Die von der syrischen Armee besetzte Zitadelle von Aleppo ist eines der letzten großen Hindernisse auf dem Weg zum Sadallah-Platz. Mit der Eroberung dieses Platzes im Herzen der Industriemetropole glaubte man den Fall des Regimes provozieren zu können. Stattdessen wird der Stadtteil Bab al-Hadid von Assad-Soldaten beschossen. Auch in allen anderen Vierteln der größten Stadt Syriens werden Rebellenstellungen angegriffen.
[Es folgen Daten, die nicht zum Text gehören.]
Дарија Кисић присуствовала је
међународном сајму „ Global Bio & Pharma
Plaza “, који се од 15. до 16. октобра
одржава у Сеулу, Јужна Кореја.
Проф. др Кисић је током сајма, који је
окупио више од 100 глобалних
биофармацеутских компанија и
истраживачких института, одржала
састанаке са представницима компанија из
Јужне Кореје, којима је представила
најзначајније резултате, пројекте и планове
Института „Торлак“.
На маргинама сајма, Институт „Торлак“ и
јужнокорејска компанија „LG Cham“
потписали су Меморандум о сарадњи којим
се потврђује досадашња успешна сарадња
Die Menschenrechtsorganisation Amnesty International (ai) hat im Zeitraum vom 23. Juli bis zum ersten August mehr als 600 Krater gezählt. Es sollen Einschläge von Artilleriegranaten sein, wie auf Satellitenbildern zu erschließen ist. "Wir sind besorgt über die Stationierung schwerer Waffen in Wohngebieten in und um Aleppo", verlautbarte ai. Das führe zu Menschenrechtsverletzungen und Verstößen gegen internationales Recht. Beide Konfliktparteien könnten vor Gericht dafür verantwortlich gemacht werden, Zivilisten nicht zu beschützen.

Von der syrischen Armee weiß man, dass sie keine Rücksicht auf das Leben von Zivilisten nimmt. Wahllos werden Wohngebiete beschossen und der Tod des eigenen Volkes in Kauf genommen. Umso unverständlicher ist es, dass die Rebellen nicht mehr Verantwortung gegenüber den Einwohnern in Aleppo zeigen. Das Hauptquartier in al-Sahur lag inmitten eines dicht besiedelten Wohngebiets, und ein Krankenhaus grenzte unmittelbar an die Militärbasis. Ein Standort, der elf Zivilisten das Leben kostete. Eine Bombe der syrischen Luftwaffe traf ein Wohnhaus hinter der Kommandozentrale. Das neue Hauptquartier der FSA liegt keine zehn Fahrminuten entfernt. Erneut in einer ehemaligen Schule, mitten in einem Wohngebiet. Zwischen den Wohnblöcken liegen Rasenflächen. Kleine Kinder spielen im Gras. Über ihnen kreist seit einigen Minuten ein Kampfflieger. Diesmal fliegt er weiter, aber er wird sicher wiederkommen. Ob die spielenden Kinder dann überleben, ist ungewiss. Es scheint, als würde die FSA ihren Tod billigend in Kauf nehmen.

Nach Unterdessen haben die Rebellen eine Gegenoffensive angekündigt. „Wir haben uns im benachbarten Stadtteil Sukkari neu gesammelt und bereiten einen Gegenangriff vor“, sagte der örtliche FSA-Kommandeur Abu Omar. Die Einheiten der Rebellen-Armee FSA mussten sich nach heftigen Kämpfen aus dem südwestlichen Stadtviertel Salaheddin zurückziehen.